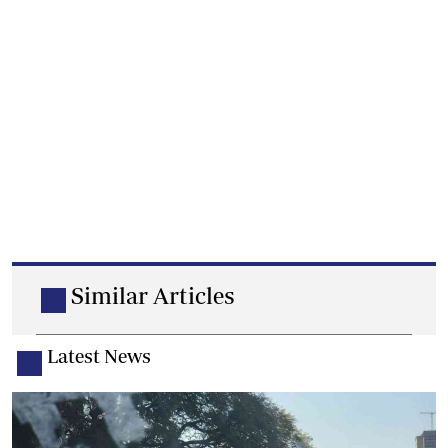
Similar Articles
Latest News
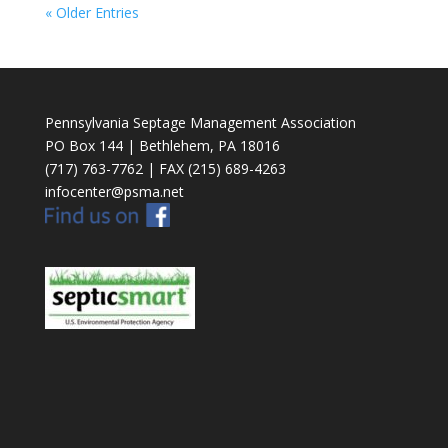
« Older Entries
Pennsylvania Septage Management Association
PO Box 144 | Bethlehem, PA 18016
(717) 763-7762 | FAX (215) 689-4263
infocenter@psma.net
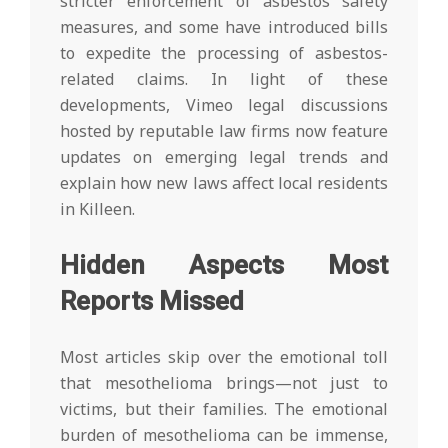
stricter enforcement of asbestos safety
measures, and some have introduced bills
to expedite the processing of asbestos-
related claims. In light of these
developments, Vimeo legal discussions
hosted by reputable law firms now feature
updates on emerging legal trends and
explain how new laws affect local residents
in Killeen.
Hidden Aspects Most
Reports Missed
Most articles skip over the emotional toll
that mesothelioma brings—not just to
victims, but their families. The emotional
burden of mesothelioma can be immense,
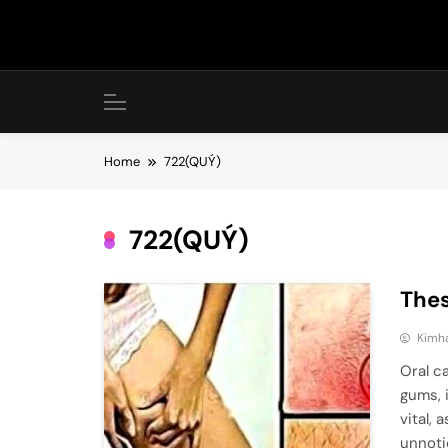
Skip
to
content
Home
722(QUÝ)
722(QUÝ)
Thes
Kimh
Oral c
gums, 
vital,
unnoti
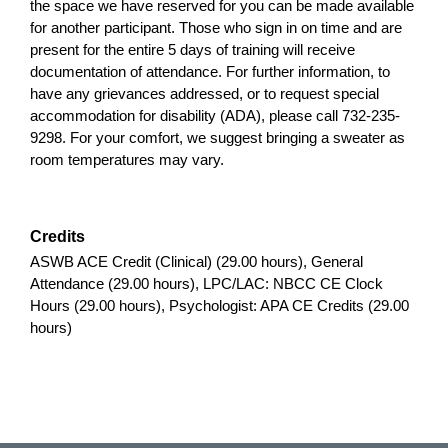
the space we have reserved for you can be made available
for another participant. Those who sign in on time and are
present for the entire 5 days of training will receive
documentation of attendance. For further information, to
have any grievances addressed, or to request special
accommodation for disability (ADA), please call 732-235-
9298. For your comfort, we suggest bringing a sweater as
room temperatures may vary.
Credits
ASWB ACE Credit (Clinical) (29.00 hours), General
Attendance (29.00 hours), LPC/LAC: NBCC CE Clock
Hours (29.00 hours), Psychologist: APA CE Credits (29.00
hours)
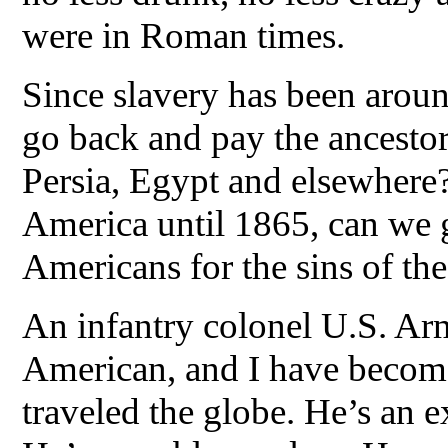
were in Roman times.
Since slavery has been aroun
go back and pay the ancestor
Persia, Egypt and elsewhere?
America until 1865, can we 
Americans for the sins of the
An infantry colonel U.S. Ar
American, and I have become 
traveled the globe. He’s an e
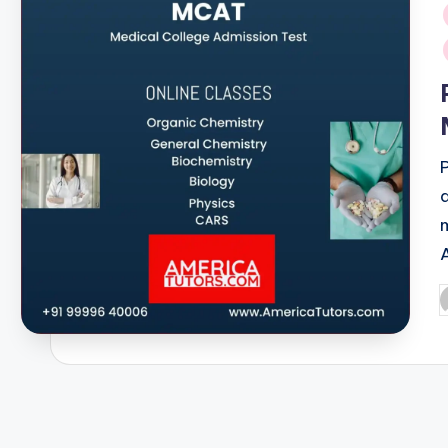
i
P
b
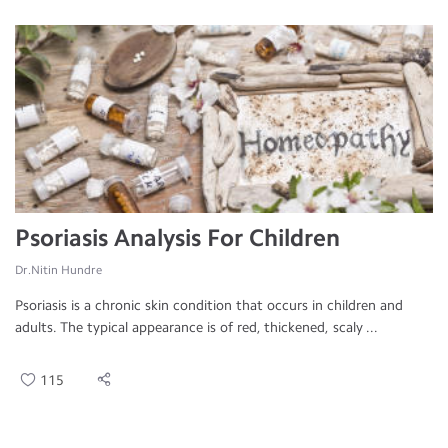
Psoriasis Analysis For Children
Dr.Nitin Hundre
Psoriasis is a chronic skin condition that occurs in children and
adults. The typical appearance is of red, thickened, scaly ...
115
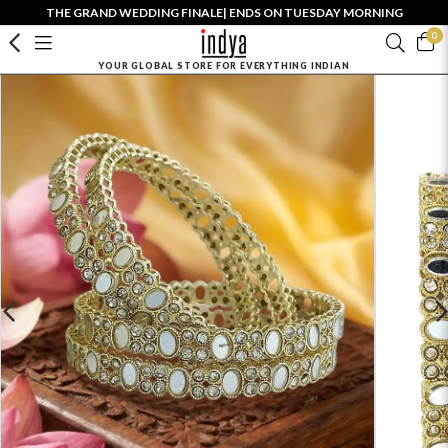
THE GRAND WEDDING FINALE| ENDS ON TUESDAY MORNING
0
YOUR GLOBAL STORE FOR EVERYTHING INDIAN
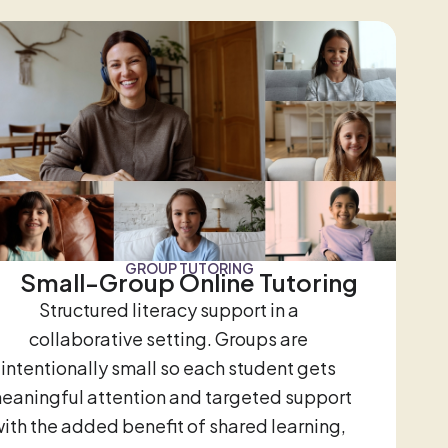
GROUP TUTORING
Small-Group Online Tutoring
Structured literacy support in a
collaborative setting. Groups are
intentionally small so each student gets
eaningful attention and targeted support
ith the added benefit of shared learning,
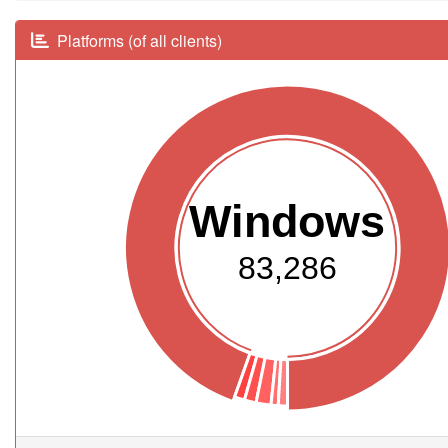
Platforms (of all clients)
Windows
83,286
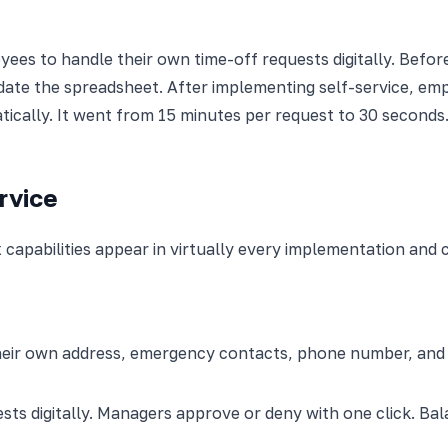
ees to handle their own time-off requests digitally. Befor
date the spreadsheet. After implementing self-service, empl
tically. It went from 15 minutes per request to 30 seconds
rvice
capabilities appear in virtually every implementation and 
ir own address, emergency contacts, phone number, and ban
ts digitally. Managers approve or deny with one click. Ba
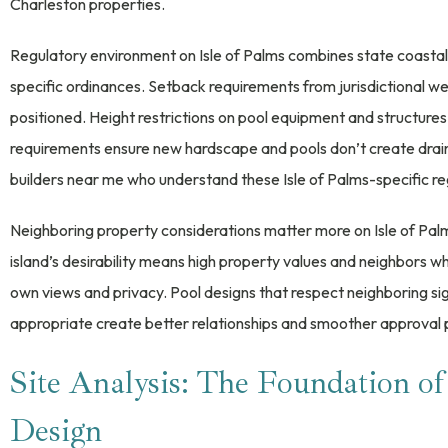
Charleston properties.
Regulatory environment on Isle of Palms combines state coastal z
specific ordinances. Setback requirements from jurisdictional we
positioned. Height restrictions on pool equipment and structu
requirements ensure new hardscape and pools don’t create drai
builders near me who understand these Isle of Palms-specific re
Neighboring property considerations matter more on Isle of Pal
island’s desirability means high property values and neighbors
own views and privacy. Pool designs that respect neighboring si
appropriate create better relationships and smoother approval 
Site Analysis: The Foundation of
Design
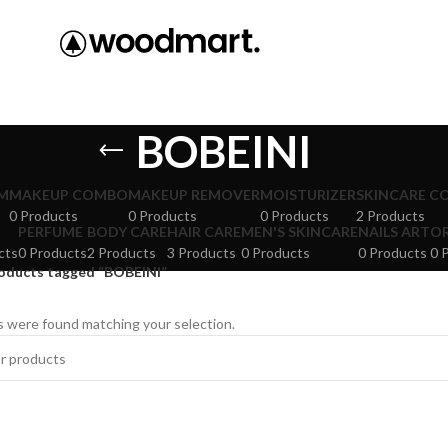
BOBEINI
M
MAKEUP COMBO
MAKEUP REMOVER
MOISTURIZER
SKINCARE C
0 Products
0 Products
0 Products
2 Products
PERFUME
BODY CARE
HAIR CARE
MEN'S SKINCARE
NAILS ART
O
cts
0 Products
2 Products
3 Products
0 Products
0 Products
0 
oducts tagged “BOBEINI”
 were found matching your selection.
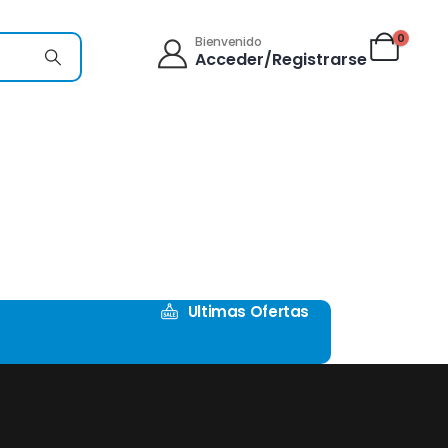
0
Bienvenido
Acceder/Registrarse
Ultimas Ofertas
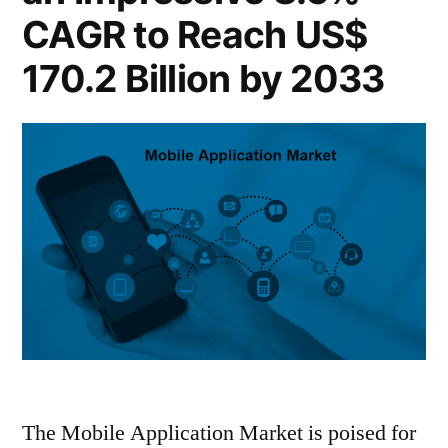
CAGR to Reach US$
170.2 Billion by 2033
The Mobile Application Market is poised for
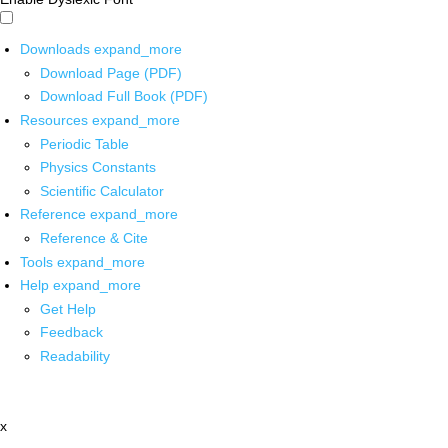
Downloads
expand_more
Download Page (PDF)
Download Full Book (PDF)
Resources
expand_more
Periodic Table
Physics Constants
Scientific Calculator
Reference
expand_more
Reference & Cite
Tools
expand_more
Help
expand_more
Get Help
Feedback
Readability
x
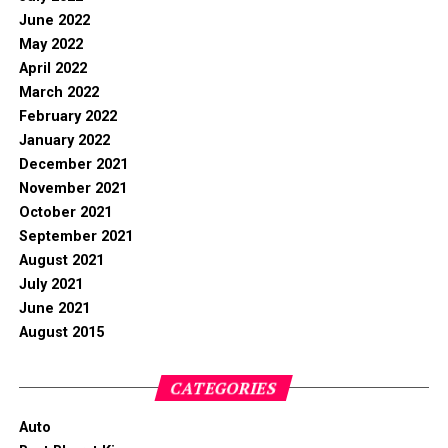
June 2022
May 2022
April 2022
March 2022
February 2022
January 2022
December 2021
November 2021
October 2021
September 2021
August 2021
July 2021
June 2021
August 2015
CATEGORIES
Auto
===
Required work. Write out word for word the lines above that run from the one with "Hidden Aspects Most" to the one with "the space we". Include both end lines; exclude the images.

Result for this exercise.
Hidden Aspects Most
Reports Missed
Most articles skip over the emotional toll
that mesothelioma brings—not just to
victims, but their families. The emotional
burden of mesothelioma can be immense,
Skip
to
content
Home
722(QUÝ)
722(QUÝ)
Thes
Kimh
Oral c
gums, 
vital,
unnoti
the space we have reserved for you can be made available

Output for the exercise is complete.